Donald Trump inclines the balance. The European Central Bank has trimmed interest rates at 25 basic points for the sixth consecutive time, up to 2.25%, in a movement propelled by the US president. The last time Christine Lagarde went through a press conference, six weeks ago, the possibility of making a pause seemed feasible. Until probable, given the change of language, the ambitious spending plans in Germany, and the highest speed of monetary softening undertaken by Frankfurt compared to other large central banks, much more reluctant to lower the price of money.

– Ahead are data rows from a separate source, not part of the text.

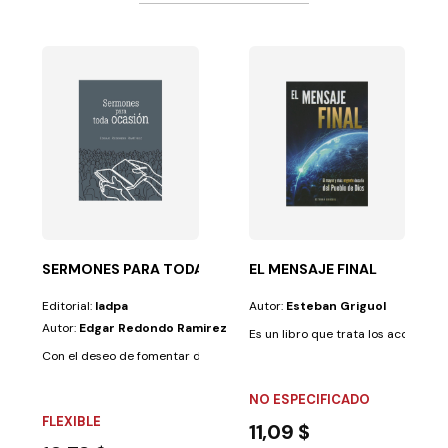
TO
rmando la...
rsonas a venir a la iglesia, pero es fundamental que...
SERMONES PARA TODA OCASION
EL MENSAJE FINAL
Editorial:
Iadpa
Autor:
Esteban Griguol
Autor:
Edgar Redondo Ramirez
Es un libro que trata los acontecimie
Con el deseo de fomentar desde el púlpito la predicación de «la palabr
NO ESPECIFICADO
FLEXIBLE
11,09 $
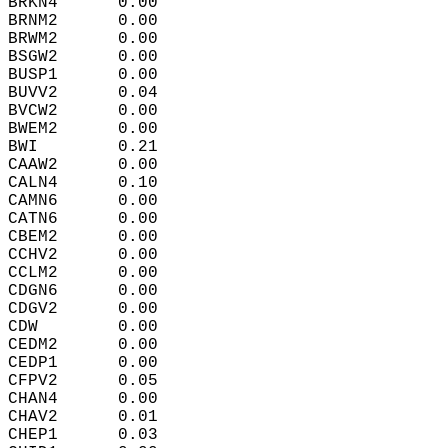
BRKN4      0.00  
BRNM2      0.00  
BRWM2      0.00  
BSGW2      0.00  
BUSP1      0.00  
BUVV2      0.04  
BVCW2      0.00  
BWEM2      0.00  
BWI        0.21  
CAAW2      0.00  
CALN4      0.10  
CAMN6      0.00  
CATN6      0.00  
CBEM2      0.00  
CCHV2      0.00  
CCLM2      0.00  
CDGN6      0.00  
CDGV2      0.00  
CDW        0.00  
CEDM2      0.00  
CEDP1      0.00  
CFPV2      0.05  
CHAN4      0.00  
CHAV2      0.01  
CHEP1      0.03  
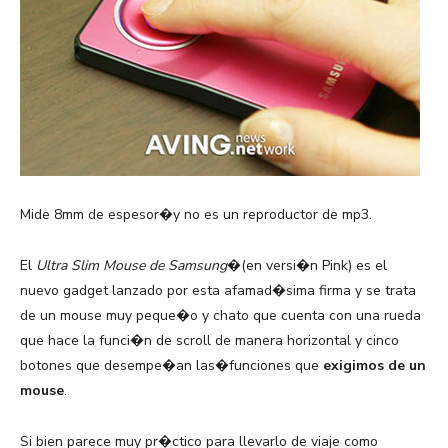
Mide 8mm de espesor�y no es un reproductor de mp3.
El
Ultra Slim Mouse de Samsung
�(en versi�n Pink) es el
nuevo gadget lanzado por esta afamad�sima firma y se trata
de un mouse muy peque�o y chato que cuenta con una rueda
que hace la funci�n de scroll de manera horizontal y cinco
botones que desempe�an las�funciones que
exigimos de un
mouse
.
Si bien parece muy pr�ctico para llevarlo de viaje como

But on the return of the French to an appearance, the world seems another.
In its statement, the Eurobanco highlights the advances in the fight against inflation – which fell a tenth in March and closed by 2.2%, very close to the objective – but recognizes that “the growth prospects have deteriorated due to the increase in commercial tensions”. That greatest uncertainty, and the adverse and volatile response of the threat markets, follows the text, with causing a hardening of financing conditions, and all these united factors “could additionally ballast the economic perspectives of the euro zone,” he warns in his message, from which the references to that the types are at “considerably less restrictive” levels have disappeared.
Something has broken in the machine room of capitalism. It is not irreparable, given the self -inflicted character of the damage – Trump will not be eternal – and its permanent capacity for reinvention against the crises -, ironized at the beginning of the great recession an Italian politician, Gianni Ruffulo – but can leave scars beyond his mandate, especially in the US if suppliers and investors go with music elsewhere. The White House has launched an asymmetric, high -impact trade war for China and less intensity – now – towards the rest. The economic order based on political multilateralism and economic globalization trembles and turns towards a dynamic of blocks that are replicated, shortening and diversifying their supply chains, and ultimately reduce external units. That means the end of a whole series of efficiencies: less cheap Russian gas and less US military umbrella for Europe, fewer Asian products at low cost for the US.
While the old does not just die and the new does not end up, the negative effects of that change of paradigm for growth, in the twenties, the fall of energy prices and the rise of the euro against a dollar in low hours, have ended up convincing the Governing Council of the ECB that the great threat that is now looming on the European economy is not a new rebound of prices, but the stagnation, but the stagnation, but the stagnation removing ballast so that financing flows to companies and homes, encouraging consumption.
With the financial markets plunged in a roller coaster – with more pending descendant than increases – by the succession of tariff and truce ads from the oval dispatch, the indicators of trust and growth collecting in Germany, the first continental economy ——, and international organizations, from the WTO, to the IMF, passing through the UN, warning of the deterioration of the deterioration of the global economy, the ECB Margin for inaction. In fact, the criticisms prior to the meeting went more on the opposite side, accusing the Eurobanco of passing from cautious and dropping if it would not be more effective to lower two steps in one jump and cut the types in 50 basic points of a pull, given the exceptionality of the moment.
The currency market presses in that direction. The euro is 10% up against the dollar since the beginning of the year. That means cheaper imports to Europe, and therefore less inflation. Gas quotes (-40% from February peak) and oil (-13% this year) also contribute. And the Euribor, the lower the more the types fall, when deducing a more lax monetary policy.
The ECB, however, could also have resorted to a more conservative argument to justify a pause. This was done this week by the Bank of Canada, which surprised to maintain the intact types after seven cuts and shielded that the uncertainty about tariffs makes it impossible occur. And so it seems that the US Federal Reserve will do it: in a speech this Wednesday, its president, Jerome Powell, was in favor of waiting for more “clarity” in the current economic policy to move the price of money. Trump reacted this Thursday asking for his dismissal for not acting.
It has been a relief for markets, but the end of history is yet to be written. And for the moment the ECB cannot include in its mathematical models long -term tariff figures. That weakens its capacity for analysis and anticipation of trends, but a priori its position is somewhat more comfortable than that of the Fed, on which a stagflation scenario plans. The nightmare of any central banker.